Transfer functions

The article on Z-Transforms introduced a difference equation for discrete stable causal Linear Time Invariant (LTI) systems, that from here on we will refer to as a LTI system, or system for short\(\)

$$ \begin{align} \sum_{k=0}^N a_k\,y[n-k] &= \sum_{k=0}^M b_k\,x[n-k]\quad\Rightarrow \nonumber \\[10mu] a_0y[n]+a_1y[n-1]+a_2y[n-2]+\ldots &= b_0x[n]+b_1x[n-1]+b_2x[n-2]+\ldots \nonumber \end{align} \nonumber $$

Here we will focus on the black box with discrete input signal \(x[n]\) and output \(y[n]\), where \(n\) is the sample number, sampled every \(T\) seconds.

Blackbox model

We will following the notation from Z-transforms, where \(\def\lfz#1{\overset{\Large#1}{\,\circ\kern-6mu-\kern-7mu-\kern-7mu-\kern-6mu\bullet\,}} \def\ztransform{\lfz{\mathcal{Z}}} \ztransform\) is equivalent to the more common notation \(\mathfrak{Z}\left\{\,f[n]\,\right\}\), and \(f[n]\) is defined as the sample taken at time \(nT\). The terms filter and system will be used interchangeably.

Linear Time Invariant System

The blackbox that we will examine is a Stable Causal Linear Time Invariant System (LTI). Most of the practical systems can be modeled as LTI systems or at least approximated by one around nominal operating point. Examples are include stereo engineering to counter the effect of a stadium on the music, or process control engineering in chemical plants.
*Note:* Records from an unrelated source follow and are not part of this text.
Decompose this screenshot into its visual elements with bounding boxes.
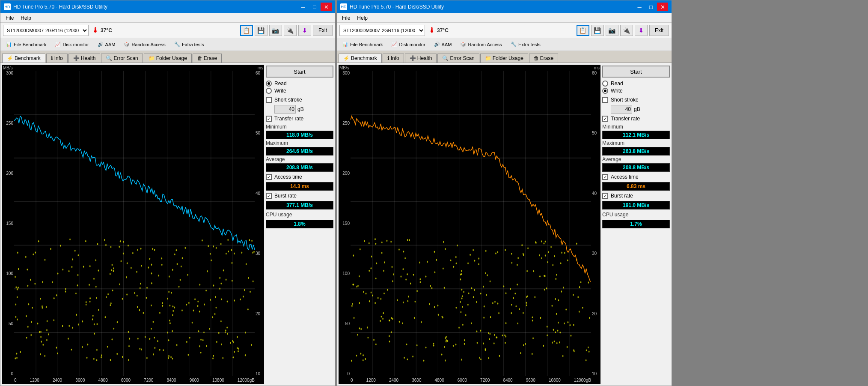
maximize-button[interactable]: □ — [645, 3, 657, 11]
tab-error-scan[interactable]: 🔍 Error Scan — [437, 54, 479, 63]
start-button[interactable]: Start — [266, 66, 333, 78]
maximize-button[interactable]: □ — [309, 3, 320, 11]
svg-point-206 — [167, 298, 168, 300]
menu-file[interactable]: File — [2, 14, 17, 22]
drive-select[interactable]: ST12000DM0007-2GR116 (12000 gB) — [339, 25, 425, 36]
camera-button[interactable]: 📷 — [606, 25, 618, 36]
svg-point-20 — [251, 240, 253, 242]
short-stroke-checkbox[interactable]: Short stroke — [266, 97, 333, 103]
copy-button[interactable]: 📋 — [240, 25, 253, 36]
svg-point-347 — [559, 341, 560, 344]
svg-point-288 — [17, 288, 18, 290]
tab-folder-usage[interactable]: 📁 Folder Usage — [480, 54, 528, 63]
disk-monitor-button[interactable]: 📈 Disk monitor — [51, 39, 92, 50]
x-label-12000: 12000gB — [238, 378, 255, 383]
svg-point-549 — [499, 355, 500, 357]
menu-file[interactable]: File — [339, 14, 354, 22]
svg-point-116 — [247, 308, 249, 311]
svg-point-184 — [116, 353, 118, 355]
transfer-rate-checkbox[interactable]: ✓ Transfer rate — [602, 116, 670, 122]
tab-info[interactable]: ℹ Info — [383, 54, 404, 63]
camera-button[interactable]: 📷 — [269, 25, 282, 36]
read-radio-label[interactable]: Read — [602, 81, 670, 87]
chart-svg — [351, 71, 591, 376]
tab-health[interactable]: ➕ Health — [405, 54, 437, 63]
plugin-button[interactable]: 🔌 — [284, 25, 297, 36]
gb-input[interactable] — [274, 105, 296, 114]
tab-info[interactable]: ℹ Info — [46, 54, 68, 63]
folder-usage-icon: 📁 — [149, 55, 155, 61]
disk-monitor-button[interactable]: 📈 Disk monitor — [387, 39, 429, 50]
download-button[interactable]: ⬇ — [635, 25, 648, 36]
tab-benchmark[interactable]: ⚡ Benchmark — [339, 54, 382, 63]
tab-bar: ⚡ Benchmark ℹ Info ➕ Health 🔍 Error Scan… — [0, 51, 335, 63]
minimize-button[interactable]: ─ — [297, 3, 309, 11]
menu-help[interactable]: Help — [354, 14, 371, 22]
svg-point-411 — [505, 249, 506, 251]
svg-point-574 — [505, 335, 506, 338]
access-time-checkbox[interactable]: ✓ Access time — [266, 174, 333, 180]
svg-point-479 — [544, 242, 545, 245]
svg-point-381 — [363, 291, 364, 293]
write-radio-label[interactable]: Write — [602, 88, 670, 94]
tab-health[interactable]: ➕ Health — [68, 54, 101, 63]
tab-benchmark[interactable]: ⚡ Benchmark — [2, 54, 45, 63]
access-time-checkbox[interactable]: ✓ Access time — [602, 174, 670, 180]
read-radio-label[interactable]: Read — [266, 81, 333, 87]
plugin-button[interactable]: 🔌 — [620, 25, 633, 36]
x-label-12000: 12000gB — [574, 378, 591, 383]
maximum-label: Maximum — [266, 140, 333, 146]
start-button[interactable]: Start — [602, 66, 670, 78]
svg-point-572 — [407, 239, 408, 241]
exit-button[interactable]: Exit — [649, 25, 669, 36]
svg-point-218 — [101, 356, 102, 359]
svg-point-151 — [151, 263, 152, 266]
save-button[interactable]: 💾 — [255, 25, 268, 36]
toolbar: ST12000DM0007-2GR116 (12000 gB) 🌡 37°C 📋… — [0, 23, 335, 38]
y-label-200: 200 — [3, 171, 13, 176]
svg-point-129 — [15, 357, 16, 359]
copy-button[interactable]: 📋 — [577, 25, 589, 36]
aam-button[interactable]: 🔊 AAM — [94, 39, 119, 50]
svg-point-83 — [143, 312, 144, 314]
random-access-button[interactable]: 🎲 Random Access — [456, 39, 505, 50]
read-radio-circle — [266, 81, 272, 87]
aam-icon: 🔊 — [434, 42, 440, 47]
menu-help[interactable]: Help — [17, 14, 35, 22]
svg-point-430 — [399, 321, 400, 323]
exit-button[interactable]: Exit — [313, 25, 333, 36]
minimize-button[interactable]: ─ — [634, 3, 645, 11]
svg-point-364 — [460, 301, 461, 303]
y-labels-left: 300 250 200 150 100 50 0 — [2, 71, 14, 376]
svg-point-162 — [112, 338, 113, 341]
transfer-rate-checkbox[interactable]: ✓ Transfer rate — [266, 116, 333, 122]
drive-select[interactable]: ST12000DM0007-2GR116 (12000 gB) — [3, 25, 89, 36]
svg-point-391 — [489, 338, 490, 340]
burst-rate-checkbox[interactable]: ✓ Burst rate — [266, 193, 333, 199]
svg-point-584 — [447, 340, 449, 342]
extra-tests-button[interactable]: 🔧 Extra tests — [507, 39, 544, 50]
extra-tests-button[interactable]: 🔧 Extra tests — [170, 39, 208, 50]
short-stroke-checkbox[interactable]: Short stroke — [602, 97, 670, 103]
write-radio-label[interactable]: Write — [266, 88, 333, 94]
random-access-button[interactable]: 🎲 Random Access — [120, 39, 169, 50]
read-radio-circle — [602, 81, 608, 87]
tab-erase[interactable]: 🗑 Erase — [529, 54, 558, 63]
svg-point-143 — [95, 259, 97, 261]
burst-rate-checkbox[interactable]: ✓ Burst rate — [602, 193, 670, 199]
svg-point-539 — [416, 344, 418, 347]
close-button[interactable]: ✕ — [657, 3, 668, 11]
gb-input[interactable] — [611, 105, 632, 114]
download-button[interactable]: ⬇ — [298, 25, 311, 36]
file-benchmark-button[interactable]: 📊 File Benchmark — [2, 39, 50, 50]
file-benchmark-button[interactable]: 📊 File Benchmark — [339, 39, 386, 50]
svg-point-128 — [54, 297, 55, 299]
tab-erase[interactable]: 🗑 Erase — [193, 54, 222, 63]
aam-button[interactable]: 🔊 AAM — [430, 39, 456, 50]
tab-folder-usage[interactable]: 📁 Folder Usage — [144, 54, 192, 63]
svg-point-620 — [574, 350, 575, 353]
tab-error-scan[interactable]: 🔍 Error Scan — [101, 54, 143, 63]
save-button[interactable]: 💾 — [591, 25, 604, 36]
close-button[interactable]: ✕ — [321, 3, 332, 11]
svg-point-472 — [434, 306, 435, 308]
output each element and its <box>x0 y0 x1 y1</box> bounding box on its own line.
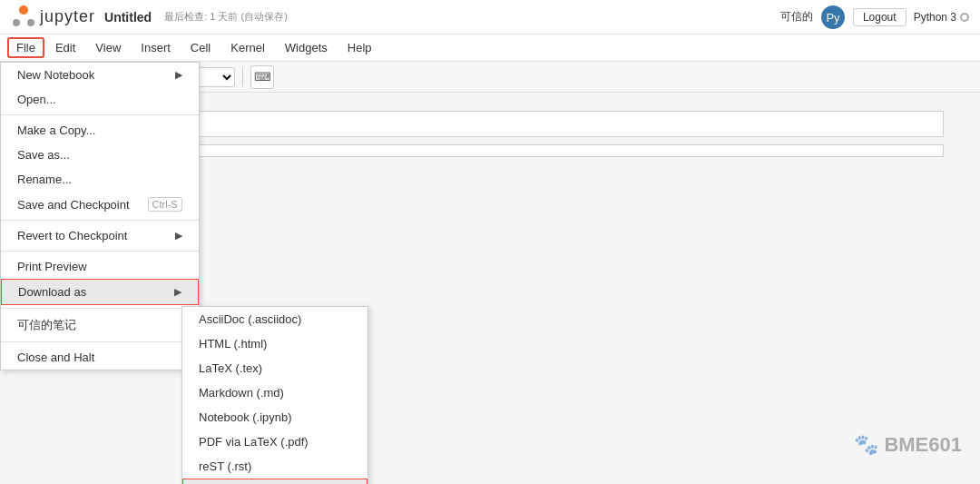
download-submenu: AsciiDoc (.asciidoc) HTML (.html) LaTeX … <box>181 306 368 484</box>
menu-close-halt[interactable]: Close and Halt <box>1 345 199 370</box>
menu-save-checkpoint[interactable]: Save and Checkpoint Ctrl-S <box>1 192 199 217</box>
logout-button[interactable]: Logout <box>853 8 906 26</box>
menu-save-as[interactable]: Save as... <box>1 143 199 167</box>
kernel-info: Python 3 <box>914 11 969 24</box>
svg-point-0 <box>19 5 28 15</box>
menu-download-as[interactable]: Download as ▶ <box>1 279 199 305</box>
jupyter-logo: jupyter <box>11 5 95 30</box>
header: jupyter Untitled 最后检查: 1 天前 (自动保存) 可信的 P… <box>0 0 980 35</box>
trusted-badge: 可信的 <box>780 9 813 25</box>
menu-sep-5 <box>1 341 199 342</box>
menu-kernel[interactable]: Kernel <box>221 37 274 58</box>
revert-arrow: ▶ <box>175 230 182 242</box>
submenu-python[interactable]: Python (.py) <box>182 479 368 484</box>
watermark-icon: 🐾 <box>854 433 878 457</box>
submenu-asciidoc[interactable]: AsciiDoc (.asciidoc) <box>182 307 368 331</box>
svg-text:Py: Py <box>826 11 840 25</box>
submenu-html[interactable]: HTML (.html) <box>182 331 368 356</box>
menu-open[interactable]: Open... <box>1 87 199 112</box>
menu-rename[interactable]: Rename... <box>1 167 199 192</box>
save-shortcut: Ctrl-S <box>148 197 182 212</box>
menu-sep-4 <box>1 308 199 309</box>
menu-sep-1 <box>1 114 199 115</box>
new-notebook-arrow: ▶ <box>175 69 182 81</box>
menu-insert[interactable]: Insert <box>132 37 180 58</box>
svg-point-2 <box>27 19 34 26</box>
menu-sep-3 <box>1 251 199 252</box>
header-right: 可信的 Py Logout Python 3 <box>780 5 969 30</box>
notebook-title: Untitled <box>104 10 152 25</box>
submenu-pdf[interactable]: PDF via LaTeX (.pdf) <box>182 430 368 454</box>
submenu-markdown[interactable]: Markdown (.md) <box>182 380 368 405</box>
download-arrow: ▶ <box>174 286 181 298</box>
menu-revert[interactable]: Revert to Checkpoint ▶ <box>1 223 199 248</box>
menu-trusted-notes[interactable]: 可信的笔记 <box>1 311 199 339</box>
keyboard-button[interactable]: ⌨ <box>250 65 274 89</box>
jupyter-icon-svg <box>11 5 36 30</box>
menu-edit[interactable]: Edit <box>46 37 84 58</box>
menu-file[interactable]: File <box>7 37 44 58</box>
submenu-rst[interactable]: reST (.rst) <box>182 454 368 479</box>
menu-widgets[interactable]: Widgets <box>276 37 337 58</box>
kernel-status-icon <box>960 13 969 22</box>
menu-new-notebook[interactable]: New Notebook ▶ <box>1 63 199 87</box>
menu-help[interactable]: Help <box>338 37 381 58</box>
menu-sep-2 <box>1 220 199 221</box>
menu-print-preview[interactable]: Print Preview <box>1 254 199 279</box>
menu-cell[interactable]: Cell <box>181 37 220 58</box>
notebook-meta: 最后检查: 1 天前 (自动保存) <box>164 10 288 24</box>
menu-make-copy[interactable]: Make a Copy... <box>1 118 199 143</box>
jupyter-text: jupyter <box>40 7 95 26</box>
submenu-notebook[interactable]: Notebook (.ipynb) <box>182 405 368 430</box>
svg-point-1 <box>13 19 20 26</box>
submenu-latex[interactable]: LaTeX (.tex) <box>182 356 368 380</box>
kernel-label: Python 3 <box>914 11 956 24</box>
menubar: File Edit View Insert Cell Kernel Widget… <box>0 35 980 62</box>
python-header-icon: Py <box>820 5 846 30</box>
file-dropdown-menu: New Notebook ▶ Open... Make a Copy... Sa… <box>0 62 200 370</box>
watermark-text: BME601 <box>884 433 962 457</box>
watermark: 🐾 BME601 <box>854 433 962 457</box>
menu-view[interactable]: View <box>86 37 130 58</box>
toolbar-sep-2 <box>242 68 243 86</box>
The relation between the causal LTI system \(L\), its input \(x[n]\) and output \(y[n]\) can be expressed as

$$ y[n]=\color{purple}{L\Big(\color{black}{x[n]}\Big)} \label{eq:ynLx} $$


Before we start exploring the properties of stable causal LTI systems, let’s take a moment to define what a stable causal LTI system is.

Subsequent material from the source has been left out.